__Exercise details__: Repeat each entry exactly, but do not carry over the pictures.
══ Data to examine
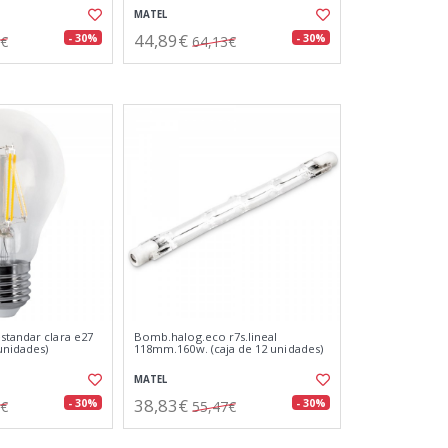
MATEL
44,89€
- 30%
- 30%
3€
64,13€
standar clara e27
Bomb.halog.eco r7s.lineal
 unidades)
118mm.160w. (caja de 12 unidades)
MATEL
38,83€
- 30%
- 30%
0€
55,47€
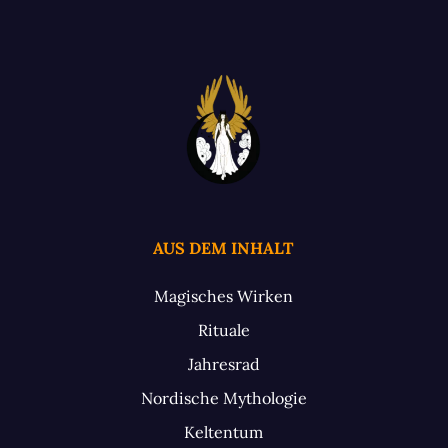
AUS DEM INHALT
Magisches Wirken
Rituale
Jahresrad
Nordische Mythologie
Keltentum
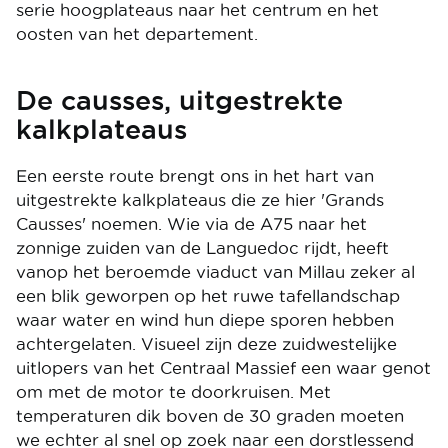
serie hoogplateaus naar het centrum en het
oosten van het departement.
De causses, uitgestrekte
kalkplateaus
Een eerste route brengt ons in het hart van
uitgestrekte kalkplateaus die ze hier 'Grands
Causses' noemen. Wie via de A75 naar het
zonnige zuiden van de Languedoc rijdt, heeft
vanop het beroemde viaduct van Millau zeker al
een blik geworpen op het ruwe tafellandschap
waar water en wind hun diepe sporen hebben
achtergelaten. Visueel zijn deze zuidwestelijke
uitlopers van het Centraal Massief een waar genot
om met de motor te doorkruisen. Met
temperaturen dik boven de 30 graden moeten
we echter al snel op zoek naar een dorstlessend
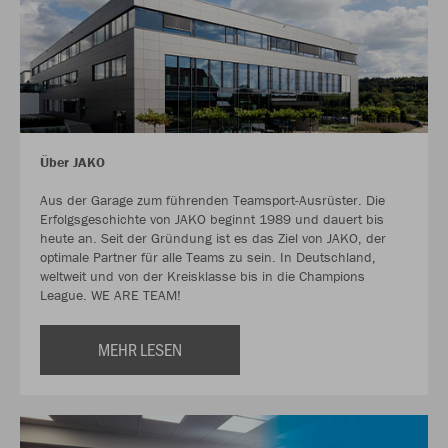
Über JAKO
Aus der Garage zum führenden Teamsport-Ausrüster. Die
Erfolgsgeschichte von JAKO beginnt 1989 und dauert bis
heute an. Seit der Gründung ist es das Ziel von JAKO, der
optimale Partner für alle Teams zu sein. In Deutschland,
weltweit und von der Kreisklasse bis in die Champions
League. WE ARE TEAM!
MEHR LESEN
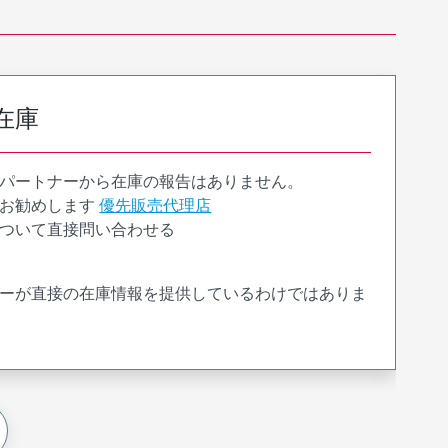
在庫
パートナーから在庫の報告はありません。
お勧めします
優先販売代理店
ついて直接問い合わせる
ーが直接の在庫情報を提供しているわけではありま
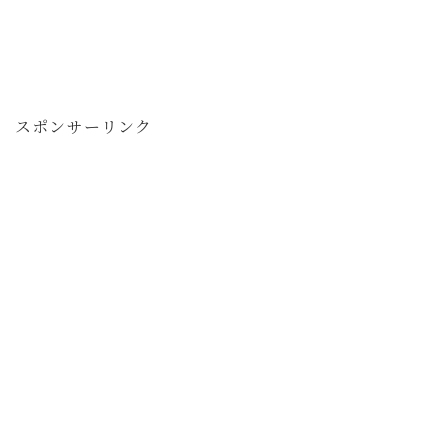
スポンサーリンク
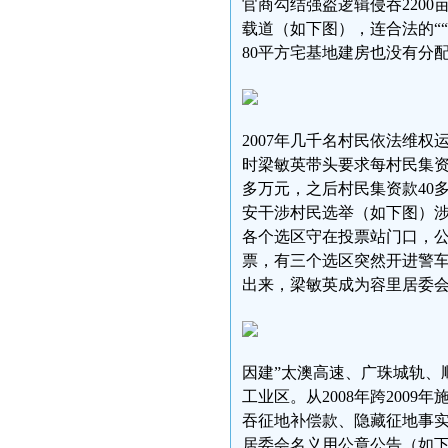
官商勾结强盗逻辑侵吞2200
载道（如下图），连合法的““
80平方宅基地建房也没有分
2007年几千名村民依法维
时梁敏英带头要求每村民集资从
多万元，之后村民集资款40
安干涉村民选举（如下图）
各个选区守在投票站门口，
票，有三个选区突然开进警
出来，梁敏英成为容里居委
因建”太澳高速、广珠城轨、
工业区。从2008年跨200
吞征地补偿款、隐藏征地事实
居委会名义用公章公告（如下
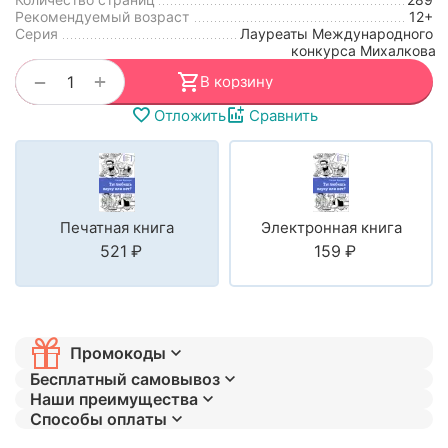
Рекомендуемый возраст
12+
Серия
Лауреаты Международного
конкурса Михалкова
+
−
В корзину
Отложить
Сравнить
Печатная книга
Электронная книга
‍521‍
₽
‍159‍
₽
Промокоды
Бесплатный самовывоз
Наши преимущества
Способы оплаты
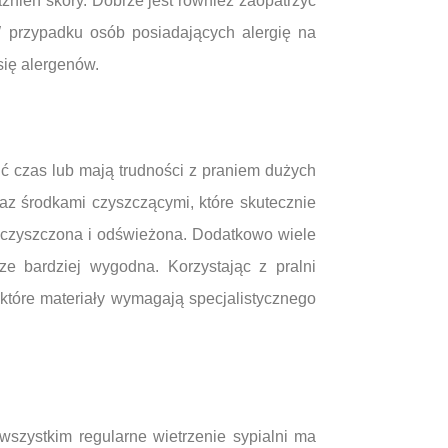
ażnień skóry. Dobrze jest również zaopatrzyć
 przypadku osób posiadających alergię na
się alergenów.
ć czas lub mają trudności z praniem dużych
raz środkami czyszczącymi, które skutecznie
wyczyszczona i odświeżona. Dodatkowo wiele
ze bardziej wygodna. Korzystając z pralni
tóre materiały wymagają specjalistycznego
wszystkim regularne wietrzenie sypialni ma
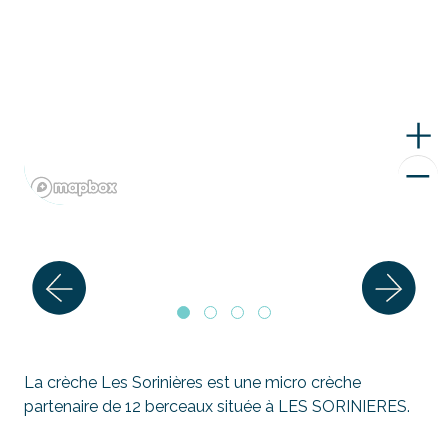
La crèche Les Sorinières est une micro crèche
partenaire de 12 berceaux située à LES SORINIERES.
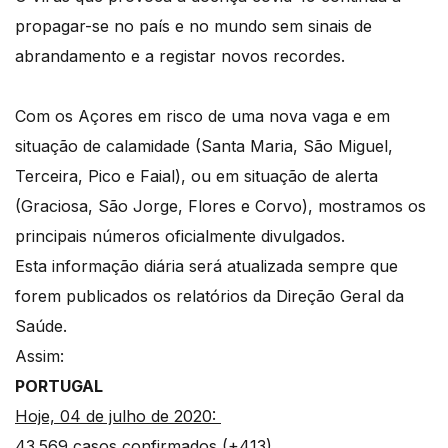
propagar-se no país e no mundo sem sinais de
abrandamento e a registar novos recordes.
Com os Açores em risco de uma nova vaga e em
situação de calamidade (Santa Maria, São Miguel,
Terceira, Pico e Faial), ou em situação de alerta
(Graciosa, São Jorge, Flores e Corvo), mostramos os
principais números oficialmente divulgados.
Esta informação diária será atualizada sempre que
forem publicados os relatórios da Direção Geral da
Saúde.
Assim:
PORTUGAL
Hoje, 04 de julho de 2020:
43.569 casos confirmados (+413)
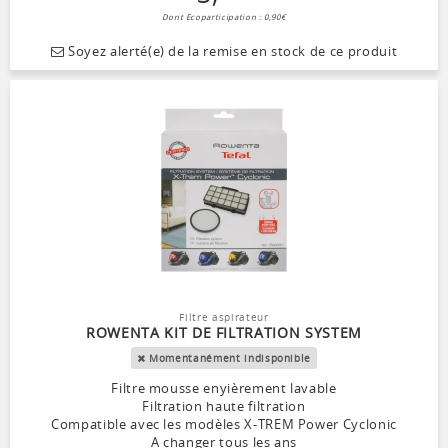
Dont Ecoparticipation : 0,90€
Soyez alerté(e) de la remise en stock de ce produit
Filtre aspirateur
ROWENTA KIT DE FILTRATION SYSTEM
Momentanément indisponible
Filtre mousse enyièrement lavable
Filtration haute filtration
Compatible avec les modèles X-TREM Power Cyclonic
A changer tous les ans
════
__Answer to the problem__:
MATEL
44,89€
- 30%
- 30%
3€
64,13€
standar clara e27
Bomb.halog.eco r7s.lineal
 unidades)
118mm.160w. (caja de 12 unidades)
MATEL
38,83€
- 30%
- 30%
0€
55,47€
AUS DEM INHALT
Magisches Wirken
Rituale
Jahresrad
Nordische Mythologie
Keltentum
serie hoogplateaus naar het centrum en het
oosten van het departement.
De causses, uitgestrekte
kalkplateaus
Een eerste route brengt ons in het hart van
uitgestrekte kalkplateaus die ze hier 'Grands
Causses' noemen. Wie via de A75 naar het
zonnige zuiden van de Languedoc rijdt, heeft
vanop het beroemde viaduct van Millau zeker al
een blik geworpen op het ruwe tafellandschap
waar water en wind hun diepe sporen hebben
achtergelaten. Visueel zijn deze zuidwestelijke
uitlopers van het Centraal Massief een waar genot
om met de motor te doorkruisen. Met
temperaturen dik boven de 30 graden moeten
we echter al snel op zoek naar een dorstlessend
Über JAKO
Aus der Garage zum führenden Teamsport-Ausrüster. Die
Erfolgsgeschichte von JAKO beginnt 1989 und dauert bis
heute an. Seit der Gründung ist es das Ziel von JAKO, der
optimale Partner für alle Teams zu sein. In Deutschland,
weltweit und von der Kreisklasse bis in die Champions
League. WE ARE TEAM!
MEHR LESEN
在庫
パートナーから在庫の報告はありません。
お勧めします
優先販売代理店
ついて直接問い合わせる
ーが直接の在庫情報を提供しているわけではありま
スポンサーリンク
官商勾结强盗逻辑侵吞2200
载道（如下图），连合法的““
80平方宅基地建房也没有分
2007年几千名村民依法维
时梁敏英带头要求每村民集资从
多万元，之后村民集资款40
安干涉村民选举（如下图）
各个选区守在投票站门口，
票，有三个选区突然开进警
出来，梁敏英成为容里居委
因建”太澳高速、广珠城轨、
工业区。从2008年跨200
吞征地补偿款、隐藏征地事实
居委会名义用公章公告（如下
Рекомендуемый возраст
12+
Серия
Лауреаты Международного
конкурса Михалкова
+
−
В корзину
Отложить
Сравнить
Печатная книга
Электронная книга
‍521‍
₽
‍159‍
₽
Промокоды
Бесплатный самовывоз
Наши преимущества
Способы оплаты
ażnień skóry. Dobrze jest również zaopatrzyć
 przypadku osób posiadających alergię na
się alergenów.
ć czas lub mają trudności z praniem dużych
raz środkami czyszczącymi, które skutecznie
wyczyszczona i odświeżona. Dodatkowo wiele
ze bardziej wygodna. Korzystając z pralni
tóre materiały wymagają specjalistycznego
wszystkim regularne wietrzenie sypialni ma
La crèche Les Sorinières est une micro crèche
partenaire de 12 berceaux située à LES SORINIERES.
propagar-se no país e no mundo sem sinais de
abrandamento e a registar novos recordes.
Com os Açores em risco de uma nova vaga e em
situação de calamidade (Santa Maria, São Miguel,
Terceira, Pico e Faial), ou em situação de alerta
(Graciosa, São Jorge, Flores e Corvo), mostramos os
principais números oficialmente divulgados.
Esta informação diária será atualizada sempre que
forem publicados os relatórios da Direção Geral da
Saúde.
Assim:
PORTUGAL
Hoje, 04 de julho de 2020:
43.569 casos confirmados (+413)
Dont Ecoparticipation : 0,90€
Soyez alerté(e) de la remise en stock de ce produit
Filtre aspirateur
ROWENTA KIT DE FILTRATION SYSTEM
Momentanément indisponible
Filtre mousse enyièrement lavable
Filtration haute filtration
Compatible avec les modèles X-TREM Power Cyclonic
A changer tous les ans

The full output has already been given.